Many alterations and modifications may be made by those having ordinary skill in the art without departing from the spirit and scope of the invention. Therefore, it must be understood that the illustrated embodiment has been set forth only for the purposes of example and that it should not be taken as limiting the invention as defined by the following invention and its various embodiments.
The words used in this specification to describe the invention and its various embodiments are to be understood not only in the sense of their commonly defined meanings, but to include by special definition in this specification structure, material or acts beyond the scope of the commonly defined meanings. Thus, if an element can be understood in the context of this specification as including more than one meaning, then its use in must be understood as being generic to all possible meanings supported by the specification and by the word itself.
The definitions of the words or elements of the following invention and its various embodiments are, therefore, defined in this specification to include not only the combination of elements which are literally set forth, but all equivalent structure, material or acts for performing substantially the same function in substantially the same way to obtain substantially the same result. In this sense, it is therefore contemplated that an equivalent substitution of two or more elements may be made for any one of the elements in the invention and its various embodiments below or that a single element may be substituted for two or more elements in a claim.

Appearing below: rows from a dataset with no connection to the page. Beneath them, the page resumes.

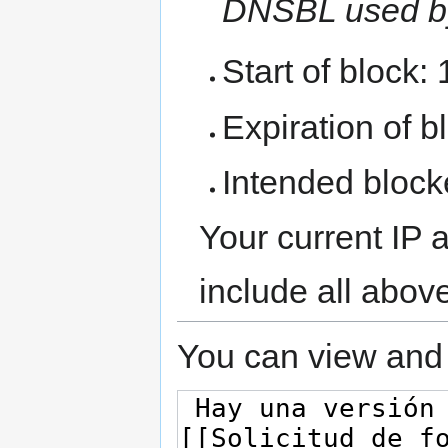
DNSBL used b
Start of block:
Expiration of bl
Intended block
Your current IP 
include all abov
You can view and 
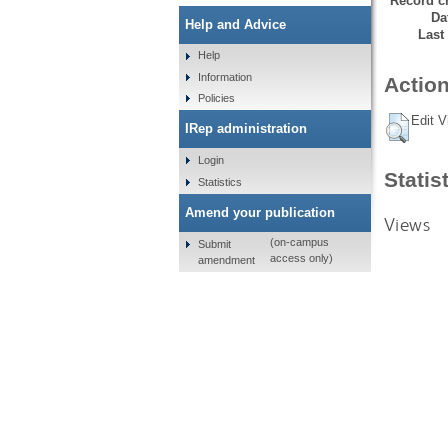
Record cr
Da
Help and Advice
Last
Help
Information
Action
Policies
Edit V
IRep administration
Login
Statis
Statistics
Amend your publication
Views
(on-campus
Submit
access only)
amendment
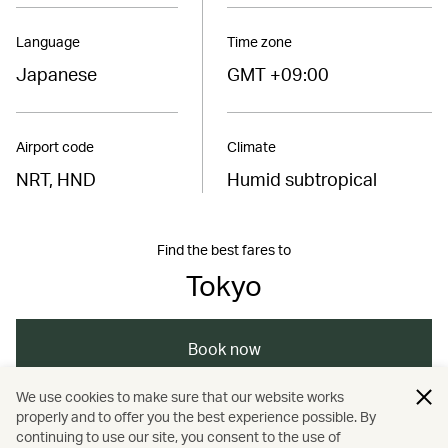
Language
Time zone
Japanese
GMT +09:00
Airport code
Climate
NRT, HND
Humid subtropical
Find the best fares to
Tokyo
Book now
We use cookies to make sure that our website works
properly and to offer you the best experience possible. By
/
/
/
/
Asia
Japan
Tokyo
Dining
Travel
continuing to use our site, you consent to the use of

Insubstantial changes from the claimed subject matter as viewed by a person with ordinary skill in the art, now known or later devised, are expressly contemplated as being equivalently within the scope of the invention and its various embodiments. Therefore, obvious substitutions now or later known to one with ordinary skill in the art are defined to be within the scope of the defined elements.
The invention and its various embodiments are thus to be understood to include what is specifically illustrated and described above, what is conceptionally equivalent, what can be obviously substituted and also what essentially incorporates the essential idea of the invention.